A 69-year-old woman with a history of Type 2 Diabetes Mellitus and medical nephropathy was hospitalized for acute pyelonephritis and received amikacin therapy.
A week after discharge, the patient came to the emergency department with a picture compatible with severe septic shock and was admitted to the intensive care unit, requiring mechanical ventilation and vasoactive drugs.
General tests showed leukocytosis of 29,400 cells/mm3 with left shift, C-reactive protein of 34.1 mg/dL (VN < 5 mg/dL), metabolic acidosis and renal failure in anuria.
Intravenous broad-spectrum antibiotic coverage (vancomycin-metronidazole-meropenem-amikacin) was initiated and computed axial tomography was performed, which showed no inflammatory-infectious pancolitis.
The patient was hemodynamically oriented, had perfused malappositions and abundant fluid (1,000-1,500 mL/day) with positive C. difficile PCR, highly suggestive of NAP and vancomycin via enteral tubes.
The patient was admitted with increased vasoactive drug requirements and high volume hemostasis.
On the fifth day of hospitalization, the patient presented greater hemodynamic deterioration and increased vasoactive drugs (noradrenaline up to 0.7 mcg/kg/min), which was evaluated by the coloproctology team, due to its surgical resolution.
Surgical technique: Periumbilical laparotomy of about 5 centimeters was performed, moderate amount of clear free fluid and extensive pancolitis without ischemic involvement or perforation.
It was decided to perform an intraoperative colonic lavage and ileostomy in the loop derivative, for which a loop of distal ileum was extracted to make the ileostomy.
A small enterotomy was performed at the site of loop maturation, advancing a 24F Foley catheter distally and inflating the cuff inside the cecum with manual assistance through umbilical laparotomy.
A colonic lavage was performed with an 8 % polypharmacy at 7.5% via a Foley catheter.

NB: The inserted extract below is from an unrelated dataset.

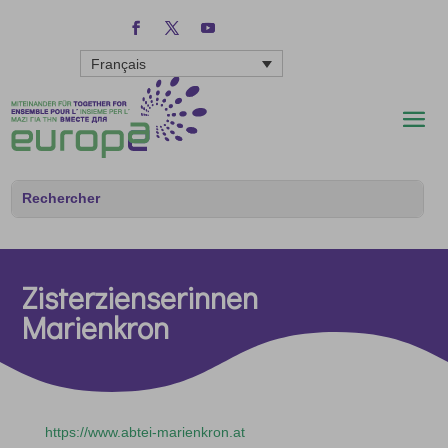
Français
Zisterzienserinnen
Marienkron
https://www.abtei-marienkron.at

Depositions were collected through a Pezzer catheter during the clear year, until the patient was given the catheter.
The laparotomy was closed and the loop ileostomy was matured as shown in Figure 2.
The patient was stable in the operating room, with the indication of anterograde lavage with vancomycin every 6 h through the Foley catheter (Serum Ringer Lactate 500 ml/vancomycin) 500 mg and intravenous metronidazole 1 hour.
1.
At 48 h postoperatively, the patient was extubated, vasoactive drugs were discontinued and spontaneous diuresis was started.
She was admitted with fluids on the third day, and had an uneventful postoperative period, except for a urinary tract infection that was treated.
Colonoscopic control at discharge showed resolution of pseudomelanoma colitis.
The patient was discharged without incidents and without recurrence of ileostomy in outpatient controls.